Regina's gallery was a triumph over entropy, the principle by which all things tend toward disorder. There was no disorder in her shop and none in her person. She wore only black or black and white, usually a white blouse with black pants. Her taste was strict, rigorous, elegant. On rare occasions her arrangements felt chilly. Though she was German by birth, having lived in Paris, which she thought of as her true home, she dealt, for some years, in French Art Deco furniture, and then as those pieces became scarcer began to sell mid-century modern.

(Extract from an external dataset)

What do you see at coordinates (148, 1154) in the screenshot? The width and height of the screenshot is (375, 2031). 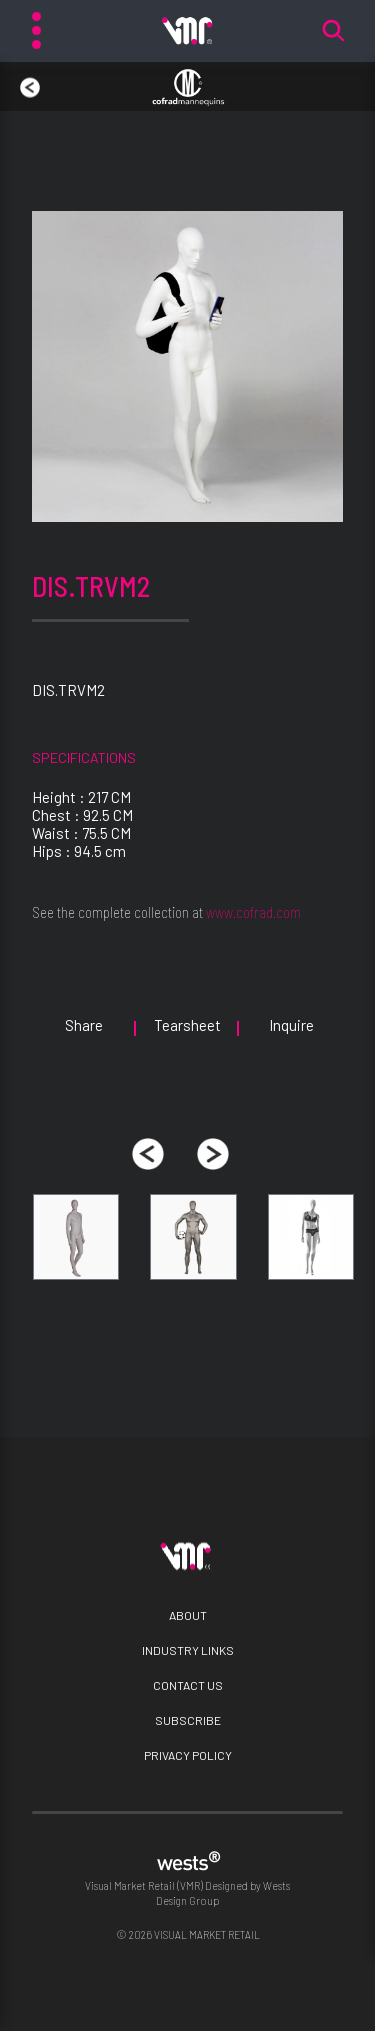 I see `[presentation]` at bounding box center [148, 1154].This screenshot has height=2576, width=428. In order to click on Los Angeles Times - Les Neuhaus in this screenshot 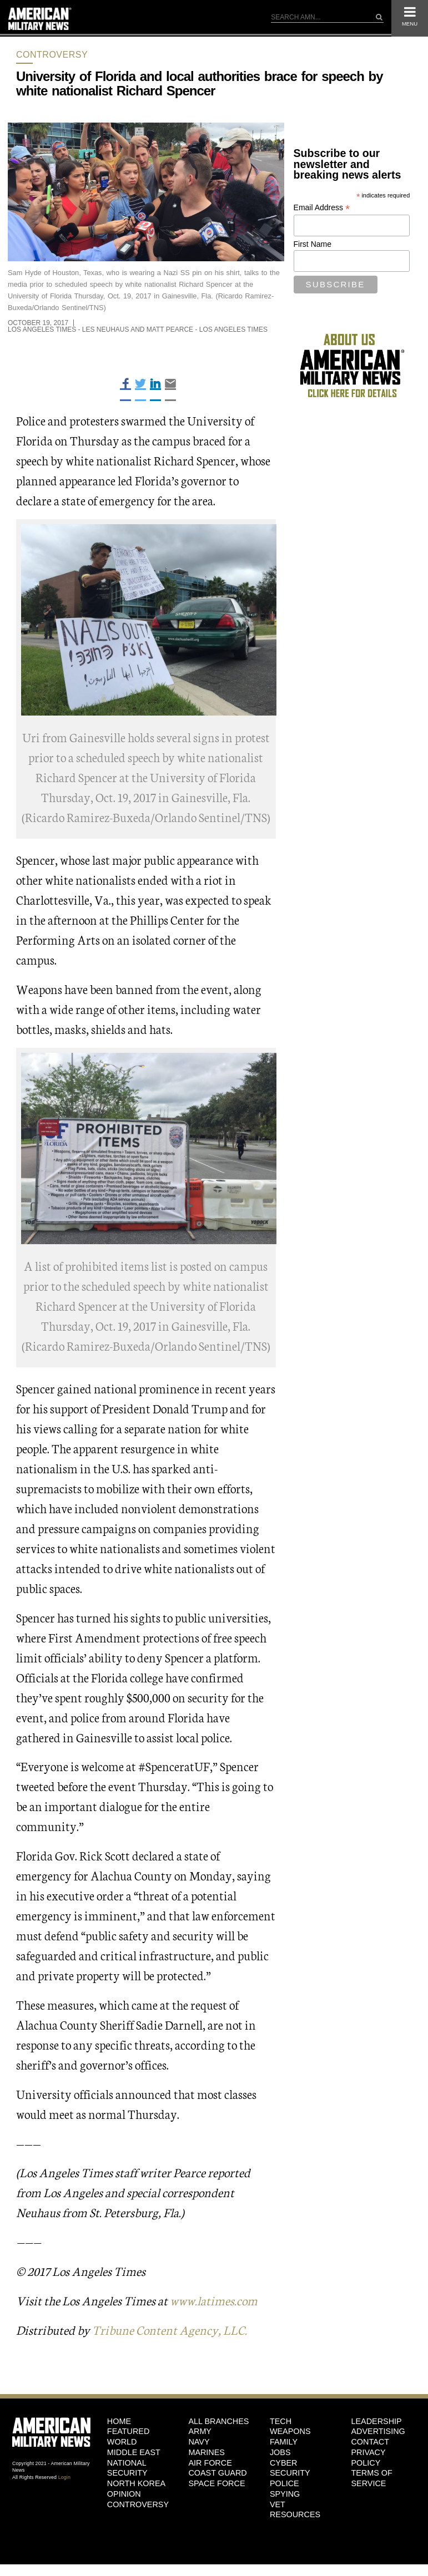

One Christmas, about twelve years ago, shortly after we had bought a condo on Meridian Avenue, I wandered by her shop for the first time and saw her astonishing Christmas window decorated with various, colorful porcelain. Her windows were happenings. Often she would display the work of local artists; Ena Marrero was one. In Regina's window were Ena's fanciful animals and her curtain of marvelous stockings knotted with chunks of gorgeous glass. She also handled the work of architect Richard Meier.
In the shop Regina was all business. I never knew her to miss a day of work, but sometimes I would see her having dinner at Da Leo after she had closed for the day. Done with business, having drunk wine and eaten pasta, she would greet me with a lavish embrace. She would also let herself go with flowers, always dozens of white lilies--no other flower--which she would crowd into a vase. The perfume would seep under the door: intensely fragrant.
Easter morning, when the altar of the Community Church on Lincoln Road bore the weight of enormous vases of white lilies, I went to Regina's shop again; her sign with its "au revoir" was gone.
The shop was empty. Regina had her office on the balcony at the top of the spiral staircase. Below her meticulously organized work space, the elegant objects of her collection played with and against each other. I'll miss her and her creations.